In the future, you might not need to go to a doctor for follow up visits even if you suffer from a chronic disease. You could connect devices like blood pressure or glucose meters to your phone or enter in data from them, as well as tell your device how you are feeling. The phone (or the application, to be exact) will tell you if you need to adjust your habits, diet or medication – or if you should visit your doctor

It never ceases to amaze me how many people fail to see the massive mHealth opportunity to collapse time and space and take the Doctor to the patient.

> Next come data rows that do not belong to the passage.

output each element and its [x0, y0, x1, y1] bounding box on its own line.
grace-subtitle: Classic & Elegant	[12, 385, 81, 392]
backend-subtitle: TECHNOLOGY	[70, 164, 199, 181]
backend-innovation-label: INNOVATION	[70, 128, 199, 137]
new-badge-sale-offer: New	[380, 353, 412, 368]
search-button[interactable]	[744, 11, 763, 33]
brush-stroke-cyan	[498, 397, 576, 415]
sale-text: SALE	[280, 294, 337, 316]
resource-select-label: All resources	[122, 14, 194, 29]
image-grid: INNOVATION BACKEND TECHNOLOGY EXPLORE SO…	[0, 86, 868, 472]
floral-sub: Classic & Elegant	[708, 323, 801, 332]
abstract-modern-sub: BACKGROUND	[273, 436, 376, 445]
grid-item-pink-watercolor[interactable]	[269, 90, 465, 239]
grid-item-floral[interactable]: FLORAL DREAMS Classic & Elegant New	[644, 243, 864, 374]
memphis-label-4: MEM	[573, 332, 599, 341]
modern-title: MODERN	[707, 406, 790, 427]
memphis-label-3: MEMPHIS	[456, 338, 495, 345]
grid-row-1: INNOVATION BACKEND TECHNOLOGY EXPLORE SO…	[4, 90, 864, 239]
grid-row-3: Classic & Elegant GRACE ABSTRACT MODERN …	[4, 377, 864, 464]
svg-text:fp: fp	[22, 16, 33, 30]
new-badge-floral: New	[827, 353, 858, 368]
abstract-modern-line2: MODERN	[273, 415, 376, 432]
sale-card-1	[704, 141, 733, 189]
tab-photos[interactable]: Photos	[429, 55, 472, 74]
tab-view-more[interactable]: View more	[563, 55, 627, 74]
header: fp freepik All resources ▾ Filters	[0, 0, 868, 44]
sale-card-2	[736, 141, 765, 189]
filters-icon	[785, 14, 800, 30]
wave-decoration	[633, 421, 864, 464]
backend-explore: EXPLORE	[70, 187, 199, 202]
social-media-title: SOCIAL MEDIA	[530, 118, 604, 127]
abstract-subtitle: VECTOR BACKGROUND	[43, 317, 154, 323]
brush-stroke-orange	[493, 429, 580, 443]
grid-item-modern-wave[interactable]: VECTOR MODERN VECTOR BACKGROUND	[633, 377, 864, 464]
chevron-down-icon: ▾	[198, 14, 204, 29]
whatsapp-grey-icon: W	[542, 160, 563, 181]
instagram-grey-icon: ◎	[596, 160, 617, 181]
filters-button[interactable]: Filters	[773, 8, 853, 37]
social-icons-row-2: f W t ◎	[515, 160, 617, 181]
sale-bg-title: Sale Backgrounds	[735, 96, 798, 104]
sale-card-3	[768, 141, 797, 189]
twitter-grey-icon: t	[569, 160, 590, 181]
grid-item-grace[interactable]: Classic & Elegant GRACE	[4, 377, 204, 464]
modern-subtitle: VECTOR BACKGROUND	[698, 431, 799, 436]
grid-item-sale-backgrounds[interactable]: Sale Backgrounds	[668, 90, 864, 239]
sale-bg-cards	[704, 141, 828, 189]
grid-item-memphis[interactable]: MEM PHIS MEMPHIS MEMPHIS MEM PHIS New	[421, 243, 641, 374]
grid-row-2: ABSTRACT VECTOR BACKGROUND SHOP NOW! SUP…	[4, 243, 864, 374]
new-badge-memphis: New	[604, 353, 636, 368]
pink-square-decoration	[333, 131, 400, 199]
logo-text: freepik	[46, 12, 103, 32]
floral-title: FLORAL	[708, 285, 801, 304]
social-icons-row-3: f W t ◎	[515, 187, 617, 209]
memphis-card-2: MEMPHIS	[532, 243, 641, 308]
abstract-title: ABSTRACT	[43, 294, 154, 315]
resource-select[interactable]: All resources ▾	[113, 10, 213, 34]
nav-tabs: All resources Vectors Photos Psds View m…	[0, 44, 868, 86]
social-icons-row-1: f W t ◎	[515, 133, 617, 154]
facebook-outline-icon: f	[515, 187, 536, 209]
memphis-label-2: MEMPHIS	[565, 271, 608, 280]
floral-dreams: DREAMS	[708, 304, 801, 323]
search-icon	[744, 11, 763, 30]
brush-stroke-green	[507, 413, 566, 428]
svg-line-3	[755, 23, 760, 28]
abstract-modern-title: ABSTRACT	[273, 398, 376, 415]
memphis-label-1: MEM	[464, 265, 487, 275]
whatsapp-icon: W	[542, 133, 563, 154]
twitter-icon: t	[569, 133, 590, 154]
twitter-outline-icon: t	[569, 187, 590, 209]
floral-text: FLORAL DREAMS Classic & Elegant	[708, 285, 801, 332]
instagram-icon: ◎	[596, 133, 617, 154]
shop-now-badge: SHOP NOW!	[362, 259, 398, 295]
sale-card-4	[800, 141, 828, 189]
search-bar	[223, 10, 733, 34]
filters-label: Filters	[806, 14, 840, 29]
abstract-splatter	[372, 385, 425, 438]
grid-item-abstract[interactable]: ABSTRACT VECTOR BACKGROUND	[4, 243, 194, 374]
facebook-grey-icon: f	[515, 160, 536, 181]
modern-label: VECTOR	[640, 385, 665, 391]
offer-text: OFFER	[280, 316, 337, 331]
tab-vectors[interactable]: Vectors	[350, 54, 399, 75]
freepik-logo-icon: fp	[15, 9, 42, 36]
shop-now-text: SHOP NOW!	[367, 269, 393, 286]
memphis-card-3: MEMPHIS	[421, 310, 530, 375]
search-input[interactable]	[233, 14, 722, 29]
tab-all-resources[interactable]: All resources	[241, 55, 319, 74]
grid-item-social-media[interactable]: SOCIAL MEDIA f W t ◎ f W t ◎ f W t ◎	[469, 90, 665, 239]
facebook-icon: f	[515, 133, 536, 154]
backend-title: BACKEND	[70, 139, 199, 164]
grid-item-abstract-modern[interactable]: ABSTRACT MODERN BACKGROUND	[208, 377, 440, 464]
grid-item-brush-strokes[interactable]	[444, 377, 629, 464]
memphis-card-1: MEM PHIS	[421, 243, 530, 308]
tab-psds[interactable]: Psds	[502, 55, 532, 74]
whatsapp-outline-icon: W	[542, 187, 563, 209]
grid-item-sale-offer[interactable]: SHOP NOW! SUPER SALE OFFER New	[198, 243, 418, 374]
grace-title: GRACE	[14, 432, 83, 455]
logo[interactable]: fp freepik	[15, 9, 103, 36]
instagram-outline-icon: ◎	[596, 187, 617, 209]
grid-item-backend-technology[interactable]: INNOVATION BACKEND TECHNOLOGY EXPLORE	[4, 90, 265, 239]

Thankfully Jeff Jorgenson, Assistant Director of Telemedicine at UCSF, makes up for this when he describes the “big market” as the ability to put “the doctor in the phone and give the phone to the patient” before going on to make one of the classic mistake I see technologists making as they approach mHealth:

Suarez says the wStack will be open-sourced, probably within a month. It means that anyone can develop the code and use it to create new applications… …basically, wStack performs artificial intelligence, drawing conclusions about what is wrong with the patient and what he or she should do. This would free up physicians’ time to treat patients who most urgently need care. But it also raises the question: can a machine be relied on to make correct diagnoses? We believe so… …There are published medical protocols that can give you the criteria. We have to obviously work together with the physicians

Why are so many of these developers focused on trying to DO the job of Doctors rather than SUPPORT them as they do their jobs?

Jeff Jorgensen may state that “it’s not easy to sell the idea of investing in mHealth to care providers” but I’d bet I wouldn’t get much enthusiasm if I tried to sell a room full of his developers on the idea that I was going to replace them all with a computer that would create and launch mHealth apps.

We have a technology that collapses time and space, why not focus on the millions of inefficient processes that patients and their carers face today than trying to force change in the most complicated area of medicine?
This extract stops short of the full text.